## Exercise prompt
Look through the data below and output, unchanged, every line from the one holding "sfruttando le sue giornate calde per" through the one holding "Canal Fiesta", inclusive. Skip the pictures.

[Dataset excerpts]

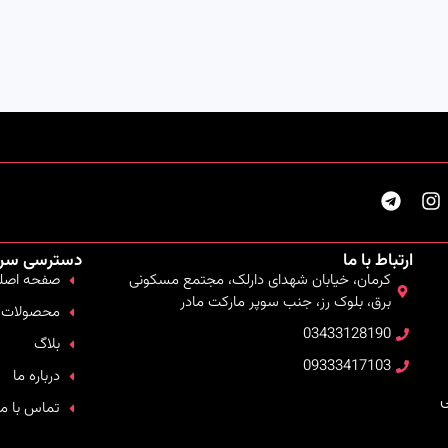
ارتباط با ما
دسترسی سر
کرمان، خیابان شهدای دارلک، مجتمع مسکونی
صفحه اصل
برق، بلوک رز، جنب سوپر مارکت مادر
محصولات
03433128190
بلاگ
09333417103
درباره ما
ی
تماس با ما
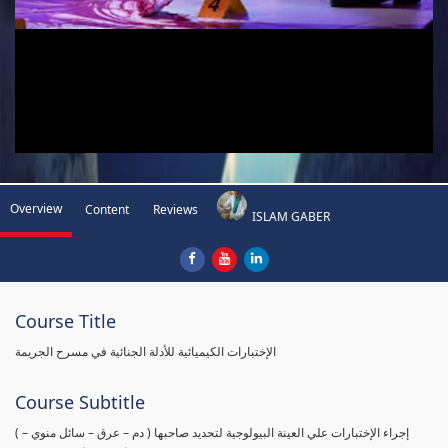
Overview
Content
Reviews
ISLAM GABER
Course Title
الإختبارات الكيميائية للأدلة الجنائية في مسرح الجريمة
Course Subtitle
( إجراء الإختبارات علي العينة البيولوجية لتحديد صاحبها ( دم – عرق – سائل منوي –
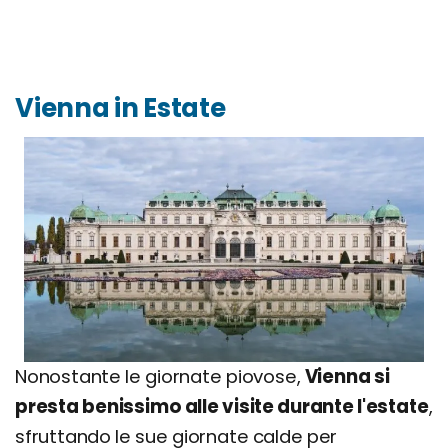
Vienna in Estate
Nonostante le giornate piovose,
Vienna si
presta benissimo alle visite durante l'estate
,
sfruttando le sue giornate calde per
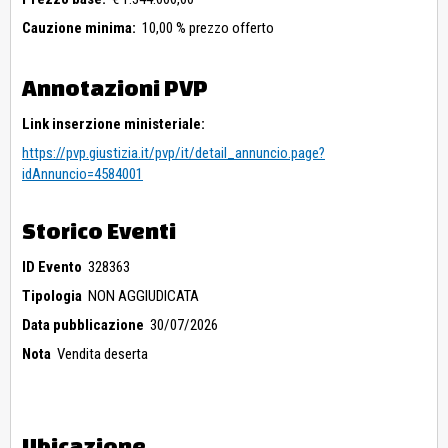
Cauzione minima:
10,00 % prezzo offerto
Annotazioni PVP
Link inserzione ministeriale:
https://pvp.giustizia.it/pvp/it/detail_annuncio.page?
idAnnuncio=4584001
Storico Eventi
ID Evento
328363
Tipologia
NON AGGIUDICATA
Data pubblicazione
30/07/2026
Nota
Vendita deserta
Ubicazione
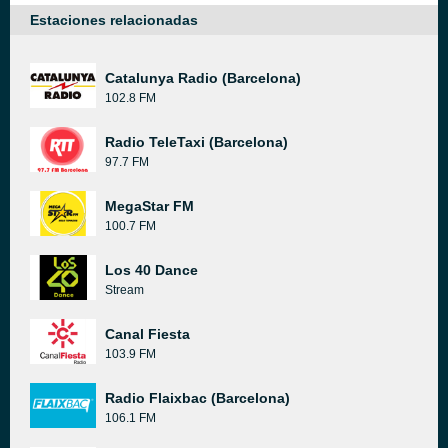
Estaciones relacionadas
Catalunya Radio (Barcelona)
102.8 FM
Radio TeleTaxi (Barcelona)
97.7 FM
MegaStar FM
100.7 FM
Los 40 Dance
Stream
Canal Fiesta
103.9 FM
Radio Flaixbac (Barcelona)
106.1 FM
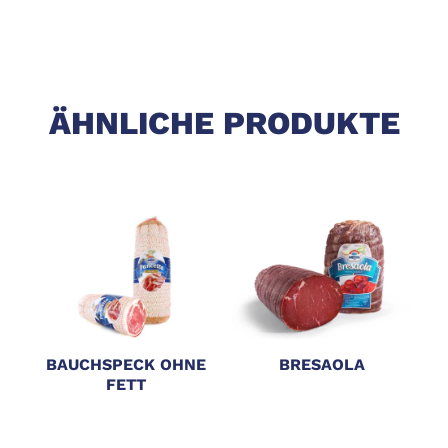
ÄHNLICHE PRODUKTE
BAUCHSPECK OHNE
BRESAOLA
FETT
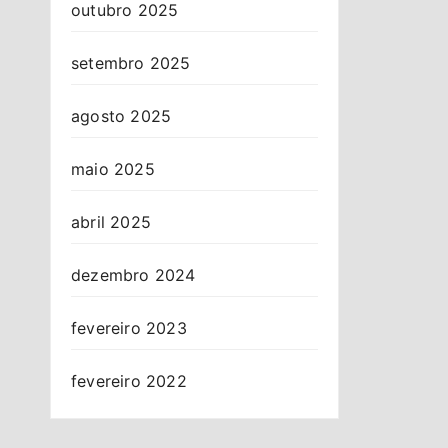
outubro 2025
setembro 2025
agosto 2025
maio 2025
abril 2025
dezembro 2024
fevereiro 2023
fevereiro 2022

## Written response
sfruttando le sue giornate calde per
Cauzione minima:
10,00 % prezzo offerto
Annotazioni PVP
Link inserzione ministeriale:
https://pvp.giustizia.it/pvp/it/detail_annuncio.page?
idAnnuncio=4584001
Storico Eventi
ID Evento
328363
Tipologia
NON AGGIUDICATA
Data pubblicazione
30/07/2026
Nota
Vendita deserta
Ubicazione
Estaciones relacionadas
Catalunya Radio (Barcelona)
102.8 FM
Radio TeleTaxi (Barcelona)
97.7 FM
MegaStar FM
100.7 FM
Los 40 Dance
Stream
Canal Fiesta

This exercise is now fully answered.